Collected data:
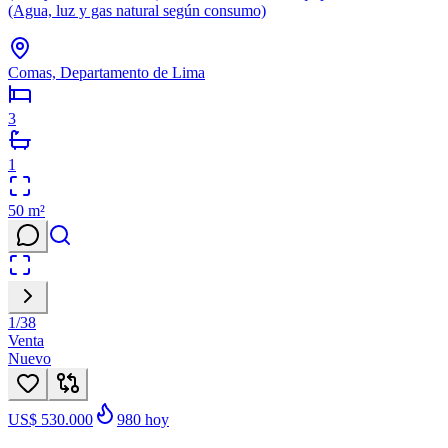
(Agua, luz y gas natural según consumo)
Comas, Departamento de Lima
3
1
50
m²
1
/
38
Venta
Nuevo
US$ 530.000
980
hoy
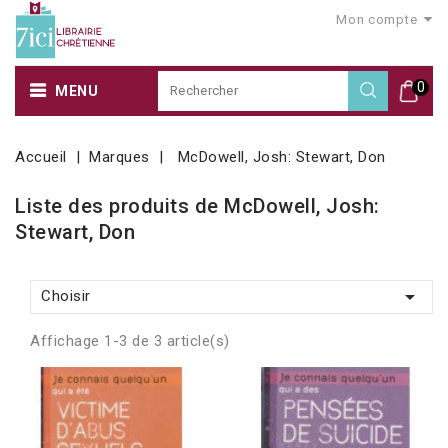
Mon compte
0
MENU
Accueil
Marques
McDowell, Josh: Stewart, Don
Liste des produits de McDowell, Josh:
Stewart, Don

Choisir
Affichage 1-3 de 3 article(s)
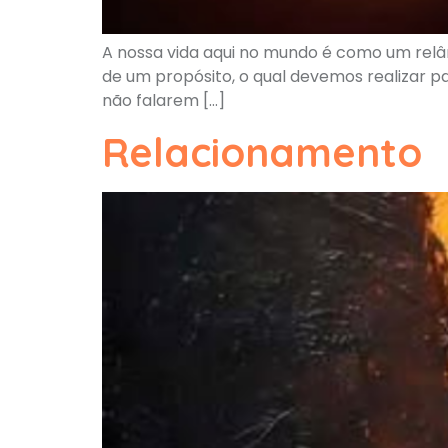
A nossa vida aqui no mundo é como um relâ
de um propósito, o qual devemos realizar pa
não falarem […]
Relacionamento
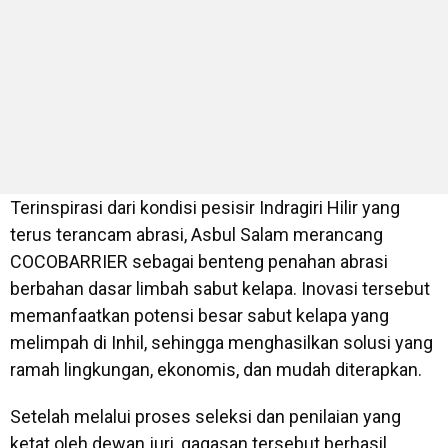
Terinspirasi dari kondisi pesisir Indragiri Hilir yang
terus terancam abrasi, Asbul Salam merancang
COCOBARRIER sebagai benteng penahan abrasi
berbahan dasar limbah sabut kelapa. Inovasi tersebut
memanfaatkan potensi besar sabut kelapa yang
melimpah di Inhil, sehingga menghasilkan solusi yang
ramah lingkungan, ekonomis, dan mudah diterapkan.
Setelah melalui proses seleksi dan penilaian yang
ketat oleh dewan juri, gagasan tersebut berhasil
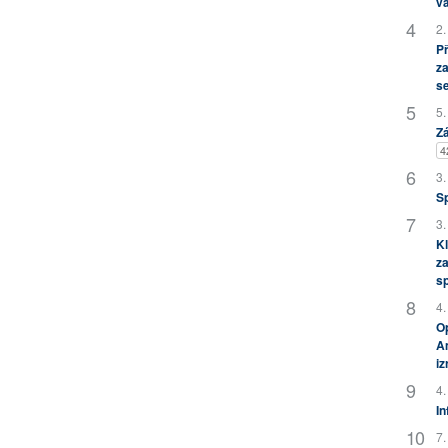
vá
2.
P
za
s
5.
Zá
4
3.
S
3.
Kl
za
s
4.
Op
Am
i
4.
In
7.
* * *
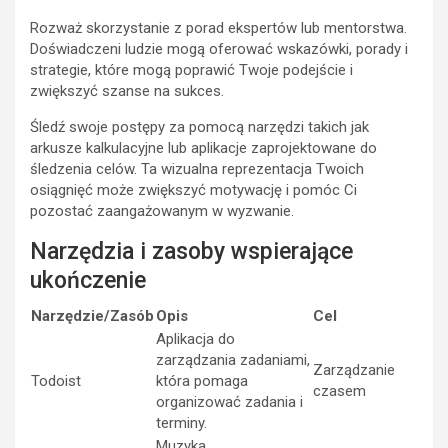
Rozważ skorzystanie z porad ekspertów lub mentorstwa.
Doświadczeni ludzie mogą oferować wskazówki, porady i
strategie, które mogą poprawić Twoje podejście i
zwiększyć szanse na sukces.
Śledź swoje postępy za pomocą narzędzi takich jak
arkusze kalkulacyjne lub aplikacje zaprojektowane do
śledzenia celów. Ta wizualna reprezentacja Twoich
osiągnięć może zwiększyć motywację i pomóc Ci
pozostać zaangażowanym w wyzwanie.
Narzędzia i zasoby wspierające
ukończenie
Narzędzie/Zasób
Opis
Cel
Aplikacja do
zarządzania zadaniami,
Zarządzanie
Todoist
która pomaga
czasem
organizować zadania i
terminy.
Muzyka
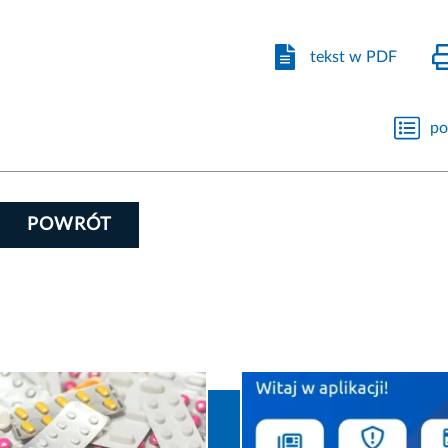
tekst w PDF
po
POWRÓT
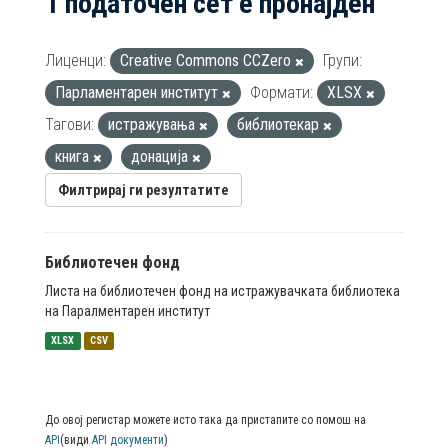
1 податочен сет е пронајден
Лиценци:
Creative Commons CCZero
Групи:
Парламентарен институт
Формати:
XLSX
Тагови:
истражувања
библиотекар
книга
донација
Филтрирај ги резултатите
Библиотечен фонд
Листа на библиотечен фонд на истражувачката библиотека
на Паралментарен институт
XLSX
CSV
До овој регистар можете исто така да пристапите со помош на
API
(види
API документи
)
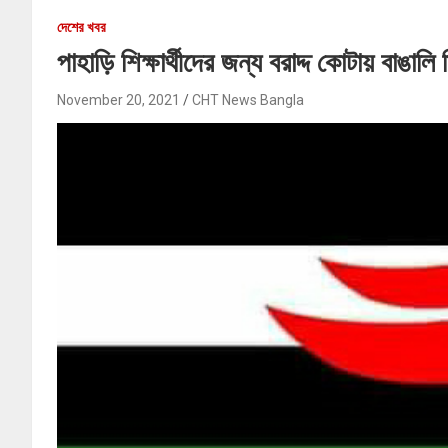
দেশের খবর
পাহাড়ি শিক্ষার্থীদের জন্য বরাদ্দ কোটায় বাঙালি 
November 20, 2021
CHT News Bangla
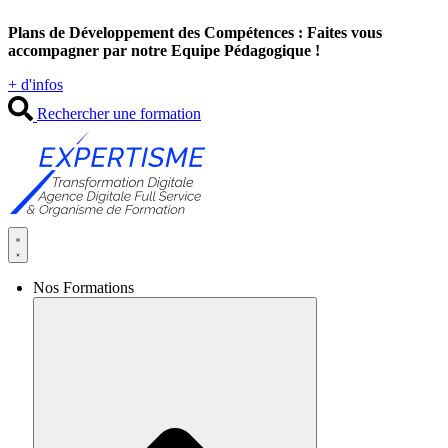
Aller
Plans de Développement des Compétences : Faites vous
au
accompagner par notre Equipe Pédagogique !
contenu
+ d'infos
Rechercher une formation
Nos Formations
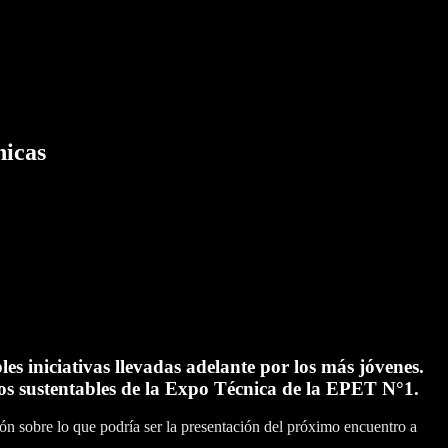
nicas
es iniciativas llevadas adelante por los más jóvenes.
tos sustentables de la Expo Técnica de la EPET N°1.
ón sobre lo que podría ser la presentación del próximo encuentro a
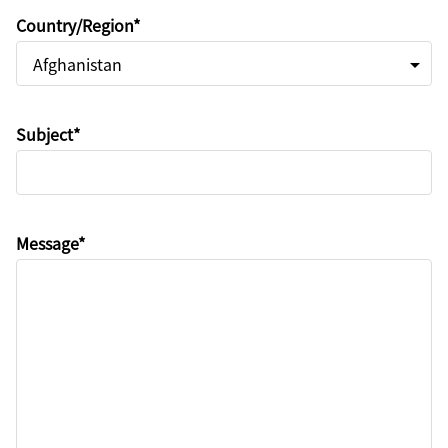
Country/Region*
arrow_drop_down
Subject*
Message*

◆ **THE PROBLEM**
Give back exactly the lines above from the one with "(Agua, luz y gas natural según consumo)" through the one with "berbahan dasar limbah", both included. Pictures don't belong in the copy.

◆ **SOLUTION TO THIS EXERCISE**
(Agua, luz y gas natural según consumo)
Comas, Departamento de Lima
3
1
50
m²
1
/
38
Venta
Nuevo
US$ 530.000
980
hoy
Mon compte
0
MENU
Accueil
Marques
McDowell, Josh: Stewart, Don
Liste des produits de McDowell, Josh:
Stewart, Don

Choisir
Affichage 1-3 de 3 article(s)
A nossa vida aqui no mundo é como um relâ
de um propósito, o qual devemos realizar pa
não falarem […]
Relacionamento
Terinspirasi dari kondisi pesisir Indragiri Hilir yang
terus terancam abrasi, Asbul Salam merancang
COCOBARRIER sebagai benteng penahan abrasi
berbahan dasar limbah sabut kelapa. Inovasi tersebut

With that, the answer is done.